The articles are indeed all free to publish and open access. Please read the guidelines properly before making this comment.

6. In a bioinform article, Masanori Arita was quoted at length criticising wikis in general. His main issue seemed to be that

“wiki pages are independent of each other, so that changes made on any one page are not replicated on pages with related information.”

Now I’m no Wikipedia expert, but I imagine one could use something like Templates or simply link to relevant page that contains the core information. For example, each page about a new RNA family should link to the ncRNA article, which will give further core information, and which in turn links to the RNA article. This is solved simply by Tim’s chain mentioned above. To be honest I’m not sure this criticism makes much sense in this context. If you want normalised hierarchical information then use a normalised hierarchical database. I very much doubt that encyclopedic information will ever fit neatly into this sort of schema.


Finally, these are the very early days of an interesting and fragile idea. There are any number of things that could go wrong that we haven’t foreseen. What we need for this to work is input from the RNA community. We’ve already had some interest from a few noted researchers, so hopefully we’ll see a few more articles and families like SmY RNA. If you have anything you think might be interesting, feel free to drop me an email at pg5@sanger.ac.uk.


[1] Paul P. Gardner and Alex G. Bateman “A home for RNA families at RNA Biology”. RNA Biology, January 2009

[2] J. Daub, P. P. Gardner, J. Tate, D. Ramskold, M. Manske, W. G. Scott, Z. Weinberg, S. Griffiths-Jones & A. Bateman (2008): The RNA WikiProject: Community annotation of RNA families. RNA (New York, N.Y.)
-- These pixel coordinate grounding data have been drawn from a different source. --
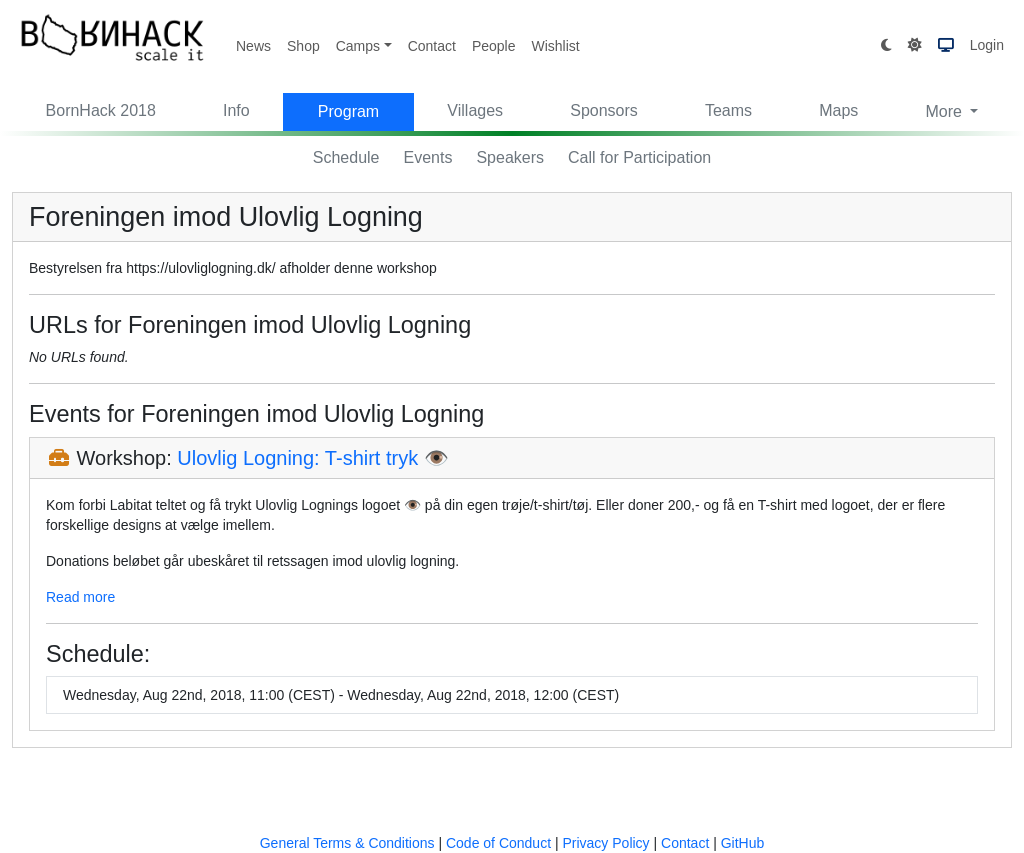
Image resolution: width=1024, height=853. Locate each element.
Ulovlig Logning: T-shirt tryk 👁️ (312, 458)
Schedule (346, 157)
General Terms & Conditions (347, 843)
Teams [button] (728, 110)
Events (428, 157)
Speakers (510, 157)
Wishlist (555, 46)
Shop (303, 46)
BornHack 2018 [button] (101, 110)
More (945, 111)
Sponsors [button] (604, 110)
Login (987, 45)
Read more (80, 597)
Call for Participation (639, 157)
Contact (432, 46)
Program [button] (348, 111)
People (494, 46)
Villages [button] (475, 110)
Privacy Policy (605, 843)
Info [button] (236, 110)
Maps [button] (838, 110)
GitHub (743, 843)
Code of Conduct (498, 843)
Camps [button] (358, 46)
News (253, 46)
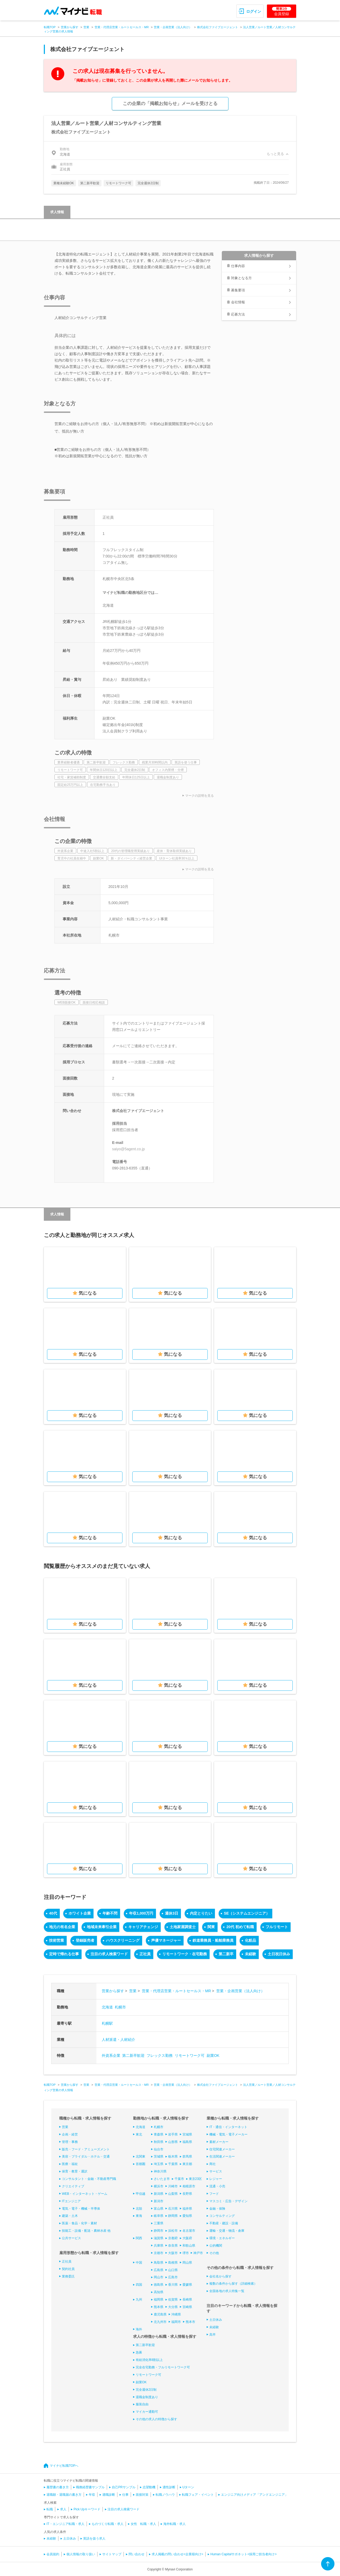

[3] Thomas A. Jones, Wolfgang Otto, Manja Marz, Sean R. Eddy, Peter F. Stadler (2009) A survey of nematode SmY RNAs RNA Biology 6:1; 5-8

3 Responses to “Rfam, RNA Biology and Wikipedia in the news”

  1. [...] have taken data from the Rfam database [3], and put it all into regular wikipedia. This project got quite a lot of media attention back in February. In this case, the primary advantages of “letting go of data” by [...]

  2. Andrea Says:

    This is a very novel approach to advancing open science and open data in a more visible form – bravo! I’m looking forward to hearing more about how it works out.

    Promoting useful contributions can be difficult, but it seems that you’ve hit the nail on the head by engineering a system that requires very little overhead by contributors and pays off very well in the academic currency of citations. This sort of incentive-centered design, which convinces individuals to act in their own rational self-interest to the betterment of the commons, leverages the social and technical resources in a way that seems almost guaranteed to succeed.

    • Paul Gardner Says:

      Many thanks for your kind comments Andrea. The new track with RNA Biology has been going well. We are getting a steady trickle of useful and interesting contributions from all over the RNA community. I hope it continues!